*** Data supplied Section Begins ***

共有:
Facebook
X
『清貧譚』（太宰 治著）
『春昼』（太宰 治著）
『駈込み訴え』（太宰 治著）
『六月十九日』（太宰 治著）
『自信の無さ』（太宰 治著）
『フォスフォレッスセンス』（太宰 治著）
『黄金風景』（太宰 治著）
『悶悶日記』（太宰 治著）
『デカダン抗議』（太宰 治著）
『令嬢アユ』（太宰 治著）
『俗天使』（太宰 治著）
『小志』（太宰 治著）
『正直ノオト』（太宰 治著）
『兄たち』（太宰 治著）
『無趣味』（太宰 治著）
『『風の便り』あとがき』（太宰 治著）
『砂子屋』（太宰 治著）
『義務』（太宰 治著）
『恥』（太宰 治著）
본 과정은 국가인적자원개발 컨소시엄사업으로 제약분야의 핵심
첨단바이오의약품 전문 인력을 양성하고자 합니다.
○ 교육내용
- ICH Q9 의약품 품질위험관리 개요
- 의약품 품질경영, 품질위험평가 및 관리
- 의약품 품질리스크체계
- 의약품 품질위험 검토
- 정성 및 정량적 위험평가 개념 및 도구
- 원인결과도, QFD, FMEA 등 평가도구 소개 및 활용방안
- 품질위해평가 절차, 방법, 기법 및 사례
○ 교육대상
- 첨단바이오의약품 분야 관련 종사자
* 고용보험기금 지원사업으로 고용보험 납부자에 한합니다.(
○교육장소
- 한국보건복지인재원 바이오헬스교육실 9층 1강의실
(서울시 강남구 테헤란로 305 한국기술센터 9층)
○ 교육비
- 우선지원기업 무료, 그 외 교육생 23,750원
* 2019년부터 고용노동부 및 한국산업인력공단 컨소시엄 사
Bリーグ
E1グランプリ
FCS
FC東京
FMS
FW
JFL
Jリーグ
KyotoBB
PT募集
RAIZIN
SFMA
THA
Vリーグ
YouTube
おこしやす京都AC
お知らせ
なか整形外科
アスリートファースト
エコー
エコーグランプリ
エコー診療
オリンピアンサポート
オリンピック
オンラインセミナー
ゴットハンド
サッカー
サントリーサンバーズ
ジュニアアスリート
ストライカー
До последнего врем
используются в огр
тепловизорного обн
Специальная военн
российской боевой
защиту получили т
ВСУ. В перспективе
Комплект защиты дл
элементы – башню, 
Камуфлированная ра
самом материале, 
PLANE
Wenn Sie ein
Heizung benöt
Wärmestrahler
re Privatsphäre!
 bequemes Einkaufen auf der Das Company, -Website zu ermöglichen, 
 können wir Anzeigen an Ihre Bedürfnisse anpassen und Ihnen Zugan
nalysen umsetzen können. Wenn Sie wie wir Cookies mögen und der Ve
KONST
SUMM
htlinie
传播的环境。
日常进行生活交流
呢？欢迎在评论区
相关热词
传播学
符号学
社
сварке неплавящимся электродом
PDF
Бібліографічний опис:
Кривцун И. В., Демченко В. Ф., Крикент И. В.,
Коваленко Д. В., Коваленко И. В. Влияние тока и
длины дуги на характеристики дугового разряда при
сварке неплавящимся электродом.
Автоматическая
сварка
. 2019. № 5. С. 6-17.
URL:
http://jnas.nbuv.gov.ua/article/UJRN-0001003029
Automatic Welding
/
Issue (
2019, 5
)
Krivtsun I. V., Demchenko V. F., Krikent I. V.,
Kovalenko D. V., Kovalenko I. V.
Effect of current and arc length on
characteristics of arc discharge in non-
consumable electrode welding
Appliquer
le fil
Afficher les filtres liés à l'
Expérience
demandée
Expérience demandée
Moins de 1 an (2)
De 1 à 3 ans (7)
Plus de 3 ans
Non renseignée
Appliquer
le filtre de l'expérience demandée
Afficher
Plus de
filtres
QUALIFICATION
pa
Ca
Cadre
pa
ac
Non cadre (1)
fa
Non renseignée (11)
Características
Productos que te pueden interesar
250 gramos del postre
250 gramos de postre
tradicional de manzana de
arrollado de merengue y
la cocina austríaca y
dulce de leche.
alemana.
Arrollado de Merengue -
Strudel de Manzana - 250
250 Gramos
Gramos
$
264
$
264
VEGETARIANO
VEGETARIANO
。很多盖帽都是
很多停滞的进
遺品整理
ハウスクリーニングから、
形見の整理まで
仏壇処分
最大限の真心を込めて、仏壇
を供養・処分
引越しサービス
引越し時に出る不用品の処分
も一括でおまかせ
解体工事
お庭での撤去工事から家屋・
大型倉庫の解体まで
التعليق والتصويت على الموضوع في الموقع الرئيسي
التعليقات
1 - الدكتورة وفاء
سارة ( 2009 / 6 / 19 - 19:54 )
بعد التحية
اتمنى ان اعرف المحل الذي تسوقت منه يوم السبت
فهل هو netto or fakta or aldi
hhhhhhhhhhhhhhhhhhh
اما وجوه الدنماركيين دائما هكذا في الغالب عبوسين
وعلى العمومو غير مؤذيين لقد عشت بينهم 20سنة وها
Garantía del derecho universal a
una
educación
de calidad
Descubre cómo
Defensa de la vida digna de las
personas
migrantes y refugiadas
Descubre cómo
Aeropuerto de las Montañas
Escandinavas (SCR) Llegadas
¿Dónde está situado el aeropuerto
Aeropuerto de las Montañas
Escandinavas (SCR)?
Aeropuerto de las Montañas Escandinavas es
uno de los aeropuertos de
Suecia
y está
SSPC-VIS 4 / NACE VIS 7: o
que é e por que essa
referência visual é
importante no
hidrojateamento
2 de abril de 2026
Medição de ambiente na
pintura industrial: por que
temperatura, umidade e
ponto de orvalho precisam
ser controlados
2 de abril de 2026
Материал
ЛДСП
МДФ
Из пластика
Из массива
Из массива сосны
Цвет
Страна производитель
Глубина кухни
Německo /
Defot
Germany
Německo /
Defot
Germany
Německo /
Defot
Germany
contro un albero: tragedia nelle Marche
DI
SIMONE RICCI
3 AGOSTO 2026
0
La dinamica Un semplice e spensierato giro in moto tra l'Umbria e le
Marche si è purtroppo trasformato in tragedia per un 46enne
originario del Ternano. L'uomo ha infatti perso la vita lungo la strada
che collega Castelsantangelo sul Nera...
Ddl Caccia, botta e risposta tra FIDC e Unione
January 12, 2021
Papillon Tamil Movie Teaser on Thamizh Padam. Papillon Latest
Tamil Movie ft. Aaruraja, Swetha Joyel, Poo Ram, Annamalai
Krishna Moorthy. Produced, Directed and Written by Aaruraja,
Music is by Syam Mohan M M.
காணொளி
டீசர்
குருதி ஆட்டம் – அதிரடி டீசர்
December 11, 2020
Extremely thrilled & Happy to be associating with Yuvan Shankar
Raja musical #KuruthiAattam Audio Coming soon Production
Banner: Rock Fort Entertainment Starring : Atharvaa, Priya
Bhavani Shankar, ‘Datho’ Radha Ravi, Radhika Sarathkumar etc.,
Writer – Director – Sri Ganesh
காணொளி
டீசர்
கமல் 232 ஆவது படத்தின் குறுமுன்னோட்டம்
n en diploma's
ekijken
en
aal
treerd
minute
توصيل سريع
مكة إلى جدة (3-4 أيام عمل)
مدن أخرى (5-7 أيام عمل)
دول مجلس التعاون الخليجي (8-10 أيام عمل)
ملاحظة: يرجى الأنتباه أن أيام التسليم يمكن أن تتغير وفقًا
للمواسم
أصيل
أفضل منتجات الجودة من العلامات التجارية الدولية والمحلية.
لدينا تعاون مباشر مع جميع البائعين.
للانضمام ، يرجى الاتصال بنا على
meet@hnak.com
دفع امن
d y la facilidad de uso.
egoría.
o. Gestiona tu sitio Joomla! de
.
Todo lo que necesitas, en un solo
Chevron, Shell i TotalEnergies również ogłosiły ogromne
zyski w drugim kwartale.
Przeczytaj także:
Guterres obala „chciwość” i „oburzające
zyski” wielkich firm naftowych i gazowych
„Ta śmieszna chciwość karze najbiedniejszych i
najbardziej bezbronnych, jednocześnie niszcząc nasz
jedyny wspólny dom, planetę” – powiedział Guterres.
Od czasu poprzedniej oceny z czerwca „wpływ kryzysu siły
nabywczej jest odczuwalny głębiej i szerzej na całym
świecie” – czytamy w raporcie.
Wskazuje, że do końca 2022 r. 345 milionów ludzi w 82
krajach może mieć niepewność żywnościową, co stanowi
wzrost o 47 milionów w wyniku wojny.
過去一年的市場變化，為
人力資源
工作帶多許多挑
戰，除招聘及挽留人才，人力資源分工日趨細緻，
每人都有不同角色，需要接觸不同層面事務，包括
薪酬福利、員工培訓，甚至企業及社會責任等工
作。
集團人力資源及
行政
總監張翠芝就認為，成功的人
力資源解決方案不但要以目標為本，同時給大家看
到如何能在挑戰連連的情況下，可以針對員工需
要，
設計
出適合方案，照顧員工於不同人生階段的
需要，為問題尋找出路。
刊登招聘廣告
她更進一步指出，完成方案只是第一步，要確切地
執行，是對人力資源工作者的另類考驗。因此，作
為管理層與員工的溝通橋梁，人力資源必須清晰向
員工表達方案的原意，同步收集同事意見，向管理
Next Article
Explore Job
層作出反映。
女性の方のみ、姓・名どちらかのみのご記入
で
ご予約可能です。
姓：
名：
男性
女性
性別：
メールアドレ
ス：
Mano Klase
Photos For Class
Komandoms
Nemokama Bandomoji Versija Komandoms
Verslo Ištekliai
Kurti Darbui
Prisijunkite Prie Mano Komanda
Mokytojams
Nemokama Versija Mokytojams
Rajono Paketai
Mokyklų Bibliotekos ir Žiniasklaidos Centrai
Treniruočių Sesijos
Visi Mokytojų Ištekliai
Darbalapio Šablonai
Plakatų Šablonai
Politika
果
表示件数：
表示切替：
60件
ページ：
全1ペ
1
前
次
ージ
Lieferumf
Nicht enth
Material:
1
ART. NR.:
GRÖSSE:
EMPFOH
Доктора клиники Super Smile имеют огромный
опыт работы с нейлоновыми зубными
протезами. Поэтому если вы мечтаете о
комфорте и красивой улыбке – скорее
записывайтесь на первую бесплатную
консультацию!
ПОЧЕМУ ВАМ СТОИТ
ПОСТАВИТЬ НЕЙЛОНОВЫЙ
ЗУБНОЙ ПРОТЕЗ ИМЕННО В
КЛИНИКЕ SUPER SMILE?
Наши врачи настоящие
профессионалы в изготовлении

*** Data supplied Section Ends ***

### Required work
With the line containing "ПОСТАВИТЬ НЕЙЛОНОВЫЙ" as the first and the last line above as the final one, copy those lines exactly and no others.

### Exercise response
ПОСТАВИТЬ НЕЙЛОНОВЫЙ
ЗУБНОЙ ПРОТЕЗ ИМЕННО В
КЛИНИКЕ SUPER SMILE?
Наши врачи настоящие
профессионалы в изготовлении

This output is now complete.